Slain Chicago police Officer Luis Huesca mourned at visitation: ‘An attack on the entire community’

Rays of sunlight filtered through the clouds Sunday evening as firefighters​ and police officers filed into the Blake-Lamb Funeral Home in Oak Lawn. Inside, they joined family and friends grieving Chicago police Officer Luis Huesca.​

As cars drove down the busy street, they slowed ​when passing a U.S. flag fluttering from a firetruck ladder. Drivers and passengers rolled their windows down to look at a sign ​bearing a photo of a smiling Huesca, his name, badge number and last watch: April 21, 2024.

Huesca, 30, was shot and fatally wounded driving home from work in Gage Park while in uniform. Late Friday night, the Chicago Police Department announced a suspect in the case, and a judge signed off on a warrant for the arrest of Xavier Tate Jr.

Huesca’s family spoke Saturday in a video conversation with Chicago’s Fraternal Order of Police.

“April 23 was his birthday, and it was so hard for me,” Edith Huesca said in the video. “For me as a mother, I’m asking for justice. It won’t give us a lot, but it’ll just give us a little relief in our pain.”

Throughout the day, ​hundreds of mourners pa​id their respects at a visitation for the fallen officer. As people streamed into the building early Sunday afternoon, two police officers sat outside the doors on police horses.

Bernice Granado said she was a police officer in Chicago for 10 years and came to Huesca’s visitation Sunday to support his family. “It hurts right here,” Granado said, gesturing to her heart. “I never knew him, but he still feels like family. It hurts.”

Gene Roy, ​a former ​police chief of detectives​ who was with the department for 35 years, said he’s tired of going to funerals and visitations​ and hopes this is the last visitation he’ll have to attend.

“Our hearts go out today to the family, the friends, the coworkers, and ultimately, the entire city,” Roy said. “Because when an officer falls in the line of duty, is murdered senselessly, it’s not just an attack on the officer, but an attack on the entire community we live in.”

Maria Okninski, a medical professional and a Chicago-area resident, also attended Sunday’s services. She said she came because she thinks support for police officers has fallen.

According to Tribune reports, Huesca is the third Chicago police officer to be shot — and the first fatally — this year, a figure Okninski said is “unacceptable and tragic.”

Both Huesca and Officer Aréanah Preston, who was shot and killed as she returned from a late-night shift last May, served in the Calumet (5th) District. Just over a year ago, Huesca eulogized his friend Officer Andrés Vásquez Lasso in a video after Vásquez Lasso was killed in the line of duty.

“This is becoming too frequent, and it’s upsetting,” Okninski said. “The lack of respect nowadays for police officers is just horrible. I just feel so sorry for all the officers for what they’re going through.”

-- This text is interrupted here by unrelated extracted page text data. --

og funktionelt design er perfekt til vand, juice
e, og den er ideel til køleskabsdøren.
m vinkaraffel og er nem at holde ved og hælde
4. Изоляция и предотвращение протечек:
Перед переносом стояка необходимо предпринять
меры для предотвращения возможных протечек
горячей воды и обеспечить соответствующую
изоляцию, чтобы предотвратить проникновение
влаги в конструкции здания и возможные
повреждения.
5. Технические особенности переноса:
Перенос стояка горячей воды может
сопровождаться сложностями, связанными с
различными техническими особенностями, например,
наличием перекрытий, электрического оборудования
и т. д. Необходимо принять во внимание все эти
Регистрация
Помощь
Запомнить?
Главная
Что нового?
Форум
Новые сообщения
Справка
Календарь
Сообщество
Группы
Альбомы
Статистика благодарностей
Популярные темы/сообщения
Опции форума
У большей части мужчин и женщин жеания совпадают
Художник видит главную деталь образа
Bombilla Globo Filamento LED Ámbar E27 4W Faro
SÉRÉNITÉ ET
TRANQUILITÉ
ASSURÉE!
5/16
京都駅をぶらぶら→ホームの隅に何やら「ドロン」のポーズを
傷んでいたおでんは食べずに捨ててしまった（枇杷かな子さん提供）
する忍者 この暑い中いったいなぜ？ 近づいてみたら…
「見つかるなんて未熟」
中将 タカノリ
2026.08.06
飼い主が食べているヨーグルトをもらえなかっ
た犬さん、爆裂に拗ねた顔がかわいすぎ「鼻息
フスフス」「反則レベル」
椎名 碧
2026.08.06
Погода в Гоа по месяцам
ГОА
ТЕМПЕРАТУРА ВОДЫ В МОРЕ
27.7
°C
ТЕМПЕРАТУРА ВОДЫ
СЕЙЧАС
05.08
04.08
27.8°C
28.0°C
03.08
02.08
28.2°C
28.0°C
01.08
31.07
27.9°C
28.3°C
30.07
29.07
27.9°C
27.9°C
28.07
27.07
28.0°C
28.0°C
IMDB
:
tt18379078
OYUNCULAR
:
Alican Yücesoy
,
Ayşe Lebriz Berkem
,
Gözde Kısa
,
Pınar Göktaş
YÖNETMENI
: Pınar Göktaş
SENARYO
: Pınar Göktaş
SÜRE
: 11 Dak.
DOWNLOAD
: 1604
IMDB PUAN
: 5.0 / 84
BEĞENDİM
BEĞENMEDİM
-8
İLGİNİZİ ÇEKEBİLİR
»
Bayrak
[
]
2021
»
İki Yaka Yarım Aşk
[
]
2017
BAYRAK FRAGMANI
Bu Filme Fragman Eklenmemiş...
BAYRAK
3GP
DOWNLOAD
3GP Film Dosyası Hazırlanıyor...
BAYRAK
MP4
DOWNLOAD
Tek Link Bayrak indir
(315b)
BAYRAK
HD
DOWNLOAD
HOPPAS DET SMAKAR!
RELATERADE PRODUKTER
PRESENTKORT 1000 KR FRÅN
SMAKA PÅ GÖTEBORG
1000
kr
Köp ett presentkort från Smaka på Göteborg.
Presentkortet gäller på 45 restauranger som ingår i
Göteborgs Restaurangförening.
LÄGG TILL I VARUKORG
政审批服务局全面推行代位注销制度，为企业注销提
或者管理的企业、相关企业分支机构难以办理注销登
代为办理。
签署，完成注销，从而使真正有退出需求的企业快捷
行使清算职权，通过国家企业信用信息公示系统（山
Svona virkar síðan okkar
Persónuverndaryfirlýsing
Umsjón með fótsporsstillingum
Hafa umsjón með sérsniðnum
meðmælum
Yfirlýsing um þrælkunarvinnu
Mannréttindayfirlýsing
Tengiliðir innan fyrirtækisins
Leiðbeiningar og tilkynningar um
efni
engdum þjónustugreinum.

Dan Beazley, a Detroit native, walked up and down the line outside the visitation holding a 10-foot cross. Beazley said he was there hoping to help the family start the healing process.

“These officers put their life on the line every day. I would travel across the country to just about anywhere to support them,” Beazley said. “I hope seeing this cross helps them heal.”

The Chicago Police Memorial Foundation provides support to the families of officers killed or gravely injured while on duty.

Sandra Wortham, the president of the foundation’s executive board, lost her brother, Thomas Wortham, in 2010. She said showing up for events like these can be painful, but she wants people to remember that officers are part of the community​, too.

“The way we’ve lost officers in the past couple of years to me shows us that despite what some people try to say, our officers are part of our community,” Wortham said. “They are falling victim to the same violence that our communities are.”

Thomas Wortham died in front of his home after three people tried to steal his motorcycle. Huesca died close to his home, and his car was missing when police arrived.

Funeral services for Huesca are set to take place at 10 a.m. Monday at St. Rita of Cascia Shrine Chapel in Chicago’s Ashburn neighborhood.